A major advance is the creation of artificial restriction enzymes created by linking the FokI DNA cleavage domain with an array of DNA binding proteins or zinc finger arrays, denoted now as zinc finger nucleases (ZFN).) ZFNs are a powerful tool for host genome editing due to their enhanced sequence specificity. ZFN work in pairs, their dimerization being mediated in-situ through the FoKI domain. Each zinc finger array (ZFA) is capable of recognizing 9-12 base-pairs, making for 18-24 for the pair. A 5-7 bp spacer between the cleavage sites further enhances the specificity of ZFN, making them a safe and more precise tool that can be applied in humans. A recent Phase I clinical trial of ZFN for the targeted abolition of the CCR5 co-receptor for HIV-1 has been undertaken 
Their relation with mobile genetic elements (MGEs)

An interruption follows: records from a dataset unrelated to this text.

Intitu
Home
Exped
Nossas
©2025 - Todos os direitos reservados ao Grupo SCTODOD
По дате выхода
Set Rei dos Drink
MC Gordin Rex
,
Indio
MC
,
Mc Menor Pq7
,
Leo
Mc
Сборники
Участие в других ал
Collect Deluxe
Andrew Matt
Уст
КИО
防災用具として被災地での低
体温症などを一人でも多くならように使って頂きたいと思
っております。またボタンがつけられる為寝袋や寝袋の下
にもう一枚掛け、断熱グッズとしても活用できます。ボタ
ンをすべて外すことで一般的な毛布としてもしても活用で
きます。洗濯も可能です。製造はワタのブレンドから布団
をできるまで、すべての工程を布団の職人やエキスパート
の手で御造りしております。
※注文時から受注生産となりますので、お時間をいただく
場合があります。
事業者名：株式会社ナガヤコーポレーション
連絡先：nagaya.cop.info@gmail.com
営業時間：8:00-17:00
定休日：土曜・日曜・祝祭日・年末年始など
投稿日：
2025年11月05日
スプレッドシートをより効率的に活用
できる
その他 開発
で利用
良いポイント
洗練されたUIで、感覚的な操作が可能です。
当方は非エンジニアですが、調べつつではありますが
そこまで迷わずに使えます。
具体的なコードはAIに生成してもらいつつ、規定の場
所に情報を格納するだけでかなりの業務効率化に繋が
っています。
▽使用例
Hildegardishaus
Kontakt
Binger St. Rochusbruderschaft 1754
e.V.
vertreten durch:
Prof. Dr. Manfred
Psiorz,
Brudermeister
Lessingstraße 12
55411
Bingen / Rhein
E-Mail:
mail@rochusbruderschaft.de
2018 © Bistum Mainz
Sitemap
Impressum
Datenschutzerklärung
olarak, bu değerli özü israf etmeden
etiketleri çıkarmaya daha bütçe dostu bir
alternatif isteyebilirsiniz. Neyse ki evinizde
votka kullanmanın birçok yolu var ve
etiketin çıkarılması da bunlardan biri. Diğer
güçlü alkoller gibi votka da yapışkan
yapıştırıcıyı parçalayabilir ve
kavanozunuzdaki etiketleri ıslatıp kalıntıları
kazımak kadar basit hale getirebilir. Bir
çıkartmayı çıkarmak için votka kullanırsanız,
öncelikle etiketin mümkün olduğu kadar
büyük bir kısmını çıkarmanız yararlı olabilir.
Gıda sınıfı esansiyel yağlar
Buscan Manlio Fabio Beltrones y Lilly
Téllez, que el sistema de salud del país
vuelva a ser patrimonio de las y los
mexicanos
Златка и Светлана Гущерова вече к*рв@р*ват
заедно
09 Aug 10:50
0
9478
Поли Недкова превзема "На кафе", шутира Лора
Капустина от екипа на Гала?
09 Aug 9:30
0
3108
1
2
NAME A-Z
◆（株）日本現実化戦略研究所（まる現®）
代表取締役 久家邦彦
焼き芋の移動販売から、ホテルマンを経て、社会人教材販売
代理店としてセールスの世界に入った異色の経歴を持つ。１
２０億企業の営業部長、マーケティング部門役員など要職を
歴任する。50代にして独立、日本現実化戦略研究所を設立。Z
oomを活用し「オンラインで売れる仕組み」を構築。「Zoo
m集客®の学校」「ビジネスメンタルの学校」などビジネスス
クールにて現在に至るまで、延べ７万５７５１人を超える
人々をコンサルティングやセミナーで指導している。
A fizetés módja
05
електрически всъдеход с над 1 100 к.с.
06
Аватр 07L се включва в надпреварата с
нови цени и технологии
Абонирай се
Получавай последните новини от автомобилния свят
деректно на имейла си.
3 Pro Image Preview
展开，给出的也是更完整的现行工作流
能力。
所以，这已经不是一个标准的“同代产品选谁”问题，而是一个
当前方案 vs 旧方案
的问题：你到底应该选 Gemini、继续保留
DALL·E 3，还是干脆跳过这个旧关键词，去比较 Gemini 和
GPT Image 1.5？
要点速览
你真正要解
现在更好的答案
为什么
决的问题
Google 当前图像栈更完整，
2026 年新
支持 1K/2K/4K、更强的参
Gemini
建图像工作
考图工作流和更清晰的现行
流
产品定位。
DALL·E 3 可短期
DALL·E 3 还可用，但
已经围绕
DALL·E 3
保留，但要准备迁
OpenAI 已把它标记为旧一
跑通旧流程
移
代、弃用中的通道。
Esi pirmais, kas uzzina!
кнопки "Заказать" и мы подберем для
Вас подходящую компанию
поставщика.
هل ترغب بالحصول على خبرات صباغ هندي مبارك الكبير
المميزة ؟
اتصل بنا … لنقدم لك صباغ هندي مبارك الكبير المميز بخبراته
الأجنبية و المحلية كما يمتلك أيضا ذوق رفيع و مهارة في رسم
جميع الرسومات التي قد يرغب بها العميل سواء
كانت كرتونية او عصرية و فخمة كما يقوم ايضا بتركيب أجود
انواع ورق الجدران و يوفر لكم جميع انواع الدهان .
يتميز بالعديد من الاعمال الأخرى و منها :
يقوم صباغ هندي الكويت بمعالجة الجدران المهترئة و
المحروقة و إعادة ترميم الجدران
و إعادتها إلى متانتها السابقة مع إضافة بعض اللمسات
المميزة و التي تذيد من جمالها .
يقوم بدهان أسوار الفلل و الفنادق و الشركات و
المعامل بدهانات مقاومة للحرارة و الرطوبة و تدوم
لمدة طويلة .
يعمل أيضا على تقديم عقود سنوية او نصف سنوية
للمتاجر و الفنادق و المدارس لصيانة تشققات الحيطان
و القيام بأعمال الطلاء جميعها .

R-M systems are major players in the co-evolutionary interaction between mobile genetic elements (MGEs) and their hosts. Genes encoding R-M systems have been reported to move between prokaryotic genomes within MGEs such as plasmids, prophages, insertion sequences/transposons, integrative conjugative elements (ICEs) and integrons. However, it was recently found that there are relatively few R-M systems in plasmids, some in prophages, and practically none in phages. On the other hand, all these MGEs encode a large number of solitary R-M genes, notably MTases. In light of this, it is likely that R-M mobility may be less dependent on MGEs and more dependent, for example, on the existence of small genomic integration hotspots. It is also possible that R-M systems frequently exploit other mechanisms such as natural transformation, vesicles, nanotubes, gene transfer agents or generalized transduction in order to move between genomes.